Gimme a dolla

I rarely have bad days.  At least, not to the point where I say, “what in the name of Helio Castroneves is going on?”  Let me tell you how great yesterday was.  

10:00am – conference call – Lou, my engineer and three members of a company were scheduled to be on the call, calling in from England.  Engineer has been AWOL for 3 days.  No one has heard anything from him.  In the corporate world, this qualifies as high drama.  Found that out at 9:59. As I waited to start the conference call, 4 other people were on the call that I did not know. Turns out, my manager took my conference call info for a separate call with a troll that sits next to me that has been known to fall asleep and snore at her desk and used it for a call at the same time.  Lots of cross-talk on the line, some with a limey accent, some with a Jersey accent. 

RESULT – The US based person calls me on my cell and I explained the mix-up.  I say that my engineer called in sick and apologized for the mix-up.
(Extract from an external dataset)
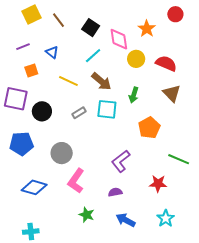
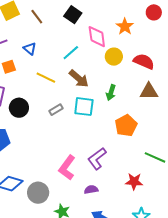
black square: (91, 28) -> (73, 15), moved
brown triangle: (172, 93) -> (149, 91), turned -48
gray circle: (62, 153) -> (38, 193), moved
pink L-shape: (76, 181) -> (67, 168), moved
He said “this is not good and this will hurt us getting the deal with the European folks”. Awesome.

Fast forward to Lunch – Drop off my car at the mechanic.  While en route, an account due to install today calls to complain that that has now been pushed back a week.  They move in this Thursday and do not have any other options for phone and internet connectivity.  Awesome.  Get some tin cans and a string.

1:00pm – Hear from the mechanic and he says, “sit down for a minute”.  For the love of Dick Chaney this is gonna hurt.  Turns out the radiator and transmission might be shot. $1,100-4,000 or scrap it. 
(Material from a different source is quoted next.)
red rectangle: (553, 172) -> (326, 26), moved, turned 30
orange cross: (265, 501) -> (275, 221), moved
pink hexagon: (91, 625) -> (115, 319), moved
3:00pm – Walk back into the office and the calls and emails re: the now delayed installation intensify.

At this point, I need a little help to get back to my day.  I look to the vending machine for help.  It eats my dollar.  It’s 3:13.

As I limp to the finish line of the day, I take solace in the fact that it is my 35th birthday on Thursday, my car just died and I hate my job, even more so now that I found out the company is for sale.  That and the fact I am about to add a new payment to our  household for a car.

Thank god for red wine.  Smoke ’em if you got ’em.


1 Comment

  1. Bristol Palin is now dancing with stars… cue the cliche: everything happens for a reason. The vending machine eating your dollar probably pushed you to the aforementioned cliched brink — but we shall bring you joy in a matter of days Uncle Show.